BRIEF: Show every line in the entries below where the word "アドインボード" appears.

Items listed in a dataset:
___

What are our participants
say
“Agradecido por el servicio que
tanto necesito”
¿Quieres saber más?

___

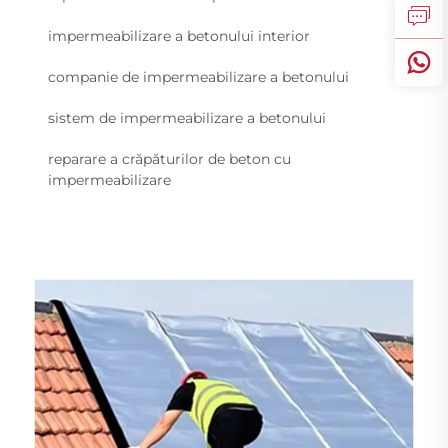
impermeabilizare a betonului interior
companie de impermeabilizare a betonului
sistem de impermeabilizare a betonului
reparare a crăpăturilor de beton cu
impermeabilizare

___

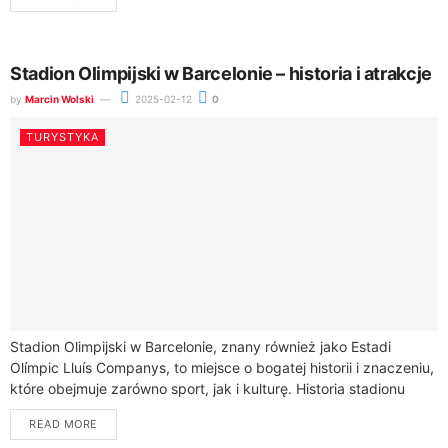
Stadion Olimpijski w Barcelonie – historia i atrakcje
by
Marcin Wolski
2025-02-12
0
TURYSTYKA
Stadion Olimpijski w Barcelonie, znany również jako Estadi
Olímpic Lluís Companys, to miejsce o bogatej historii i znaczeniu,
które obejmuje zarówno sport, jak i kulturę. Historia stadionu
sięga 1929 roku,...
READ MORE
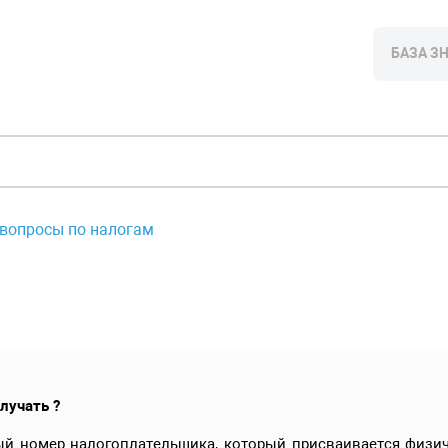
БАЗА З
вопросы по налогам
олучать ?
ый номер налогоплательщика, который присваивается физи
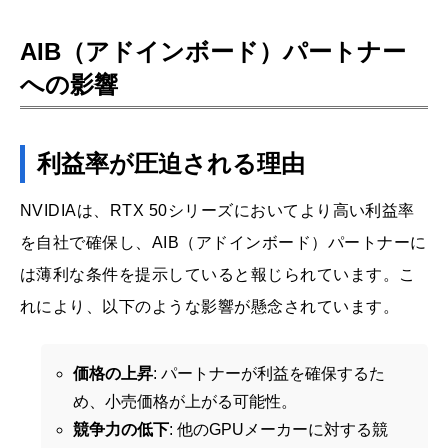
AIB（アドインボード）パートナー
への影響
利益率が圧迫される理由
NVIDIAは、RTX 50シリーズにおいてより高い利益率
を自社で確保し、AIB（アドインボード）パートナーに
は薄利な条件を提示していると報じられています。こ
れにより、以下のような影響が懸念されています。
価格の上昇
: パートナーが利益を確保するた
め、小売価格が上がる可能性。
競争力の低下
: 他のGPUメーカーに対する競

___

YOUR SOLUTION:
AIB（アドインボード）パートナー
を自社で確保し、AIB（アドインボード）パートナーに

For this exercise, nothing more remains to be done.